Young Eritreans fled abroad rather than endure military service or the hopelessness of life in a police state with a stagnating economy. The country is one of the world’s largest generators of refugees proportionate to its size. Only a (mostly illegal) tax on diaspora Eritreans plus royalties from cobalt, gold, and potash mining kept the country afloat—until the conflict in nearby Yemen offered a lifeline. Eritrea’s Red Sea coast suddenly became a strategic asset, and Isaias leased out the port and airbase at Assab to the United Arab Emirates to use as a forward base. That not only brought in much-needed cash but also a political opening to the Gulf states.
It’s notable that when Isaias and Abiy signed their peace deal in 2018, they didn’t attend the African Union summit—even though the continental organization was the official custodian of the treaty, signed under its auspices in Algiers. Instead, they flew to Abu Dhabi, UAE and then to Jeddah, Saudi Arabia. Eritrea was becoming a willing junior partner in the transactional politics of the Arabian peninsula, sidelining the African Union and its carefully crafted peace and security architecture.
More remarkable has been Isaias’s emergence as kingmaker in the Horn of Africa. He has been shrewdly offering two things to the region’s insecure rulers. One is practical advice on political survival against the odds—specifically, how to face international pressure to democratize. The other is a model of military training that transforms high school students into obedient fighting machines.

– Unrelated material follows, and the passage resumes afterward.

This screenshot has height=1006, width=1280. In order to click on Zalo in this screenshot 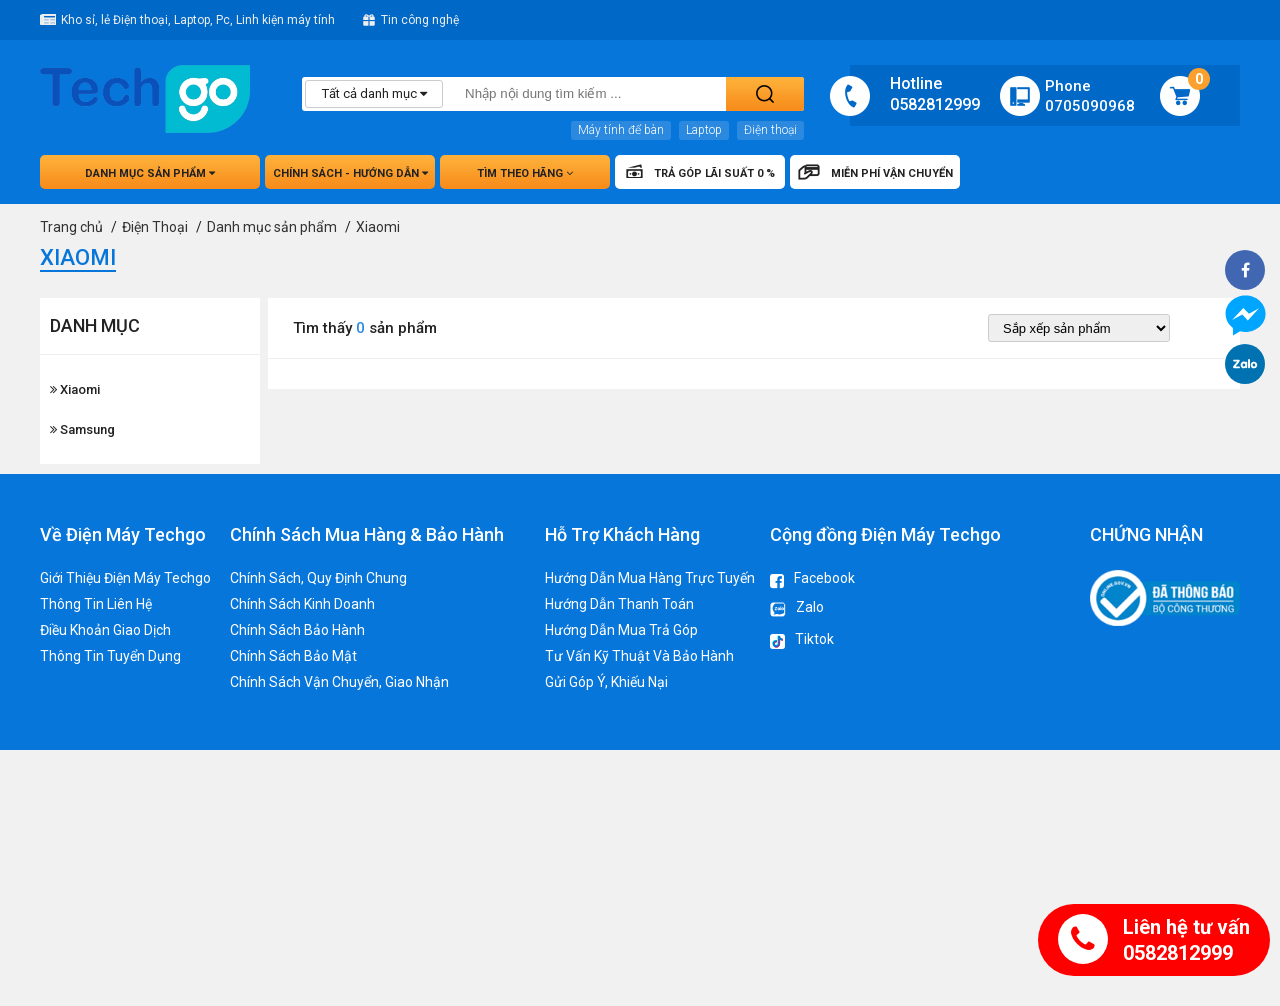 , I will do `click(797, 610)`.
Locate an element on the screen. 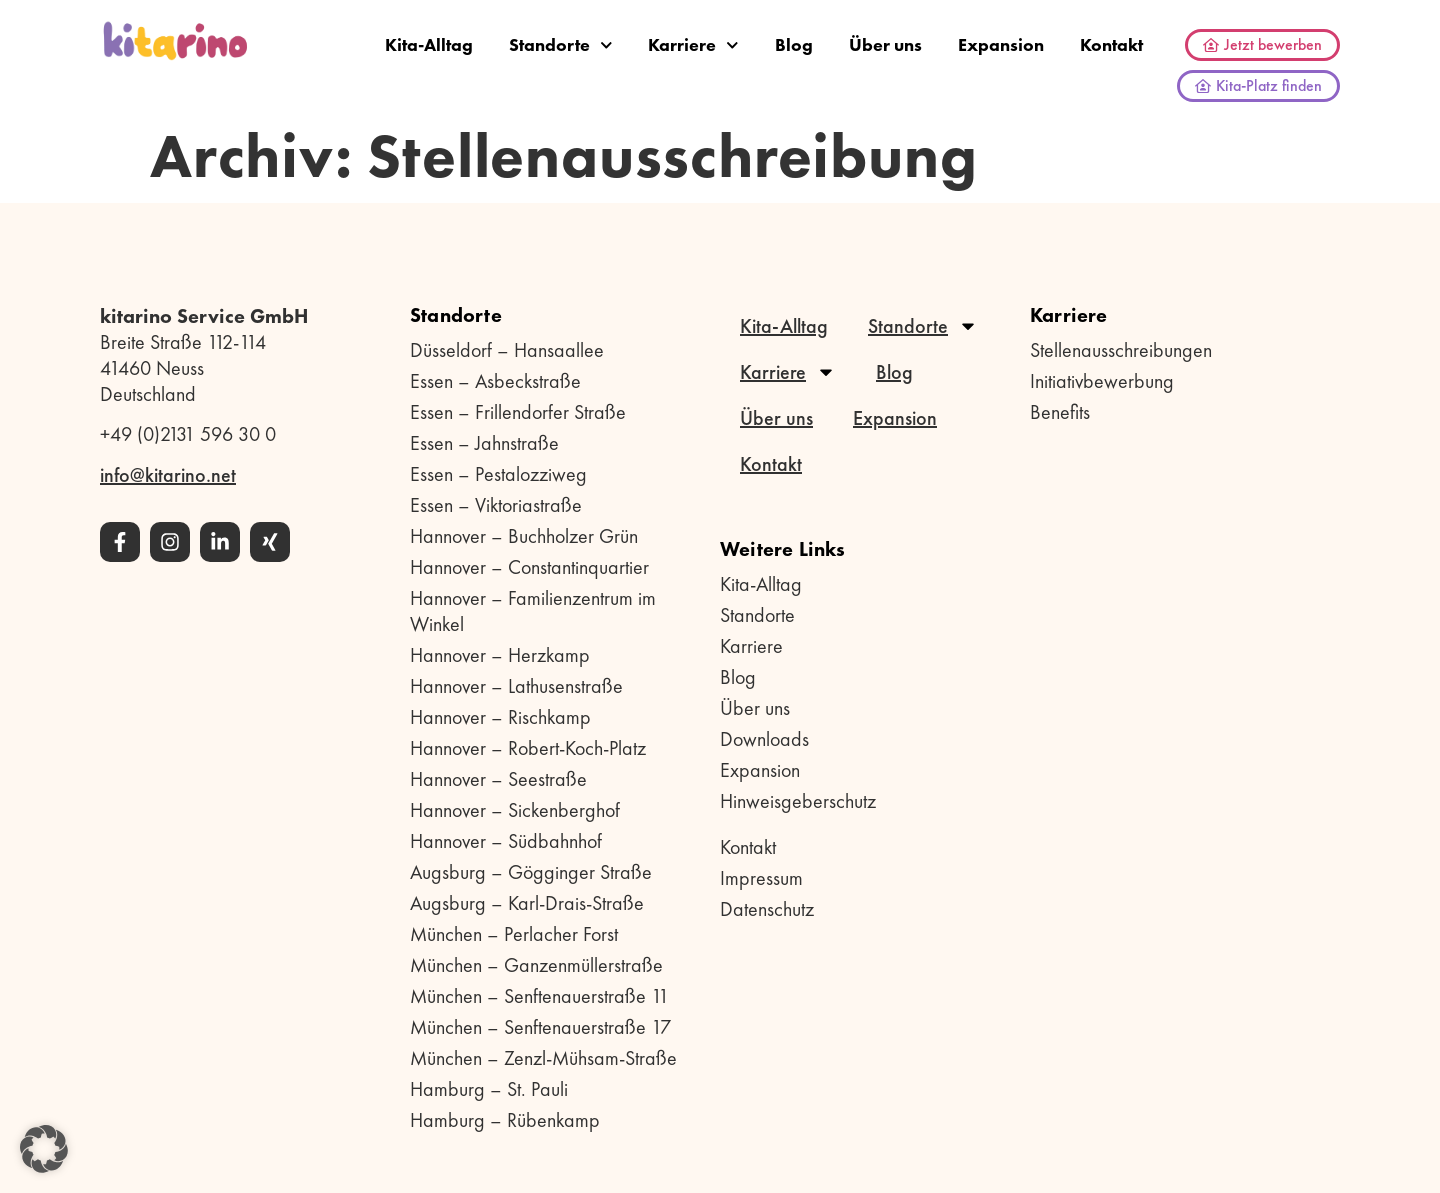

In this regard, Eritrea is now the senior partner in the Ethiopian war in Tigray. Eritrean troops are also reported to be stationed in al-Fashqa, the disputed border area between Ethiopia and Sudan—quietly exacerbating the conflict between those two countries. Isaias is confidante and supporter of Somali President Mohamed Abdullahi, commonly known as Farmaajo. In February, political crisis in Somalia intensified as Farmaajo’s presidential term expired without either an election or an agreement with the opposition on how to handle the interregnum. Farmaajo is determined to hang on, and on one occasion, his forces fired into a crowd of peaceful demonstrators. Worryingly, Somali special forces trained in Eritrea were flown back to Mogadishu last month.
Isaias is constructing a three-cornered axis of autocracy in the Horn of Africa with him as its leader and Abiy and Farmaajo as junior partners.
Isaias’s public relations strategy is simple. He says as little as possible. Four months after the war erupted in Tigray, he hasn’t told the Eritrean people that as much as half of the country’s army is currently conducting operations inside Ethiopia. In fact, he has made just one public statement: a long speech disguised as an interview in which he covered world affairs but said only that Eritrea was “fulfilling its responsibilities” with respect to Ethiopia. He has said nothing about his war aims, but decades of unremitting ruthlessness tell their own story.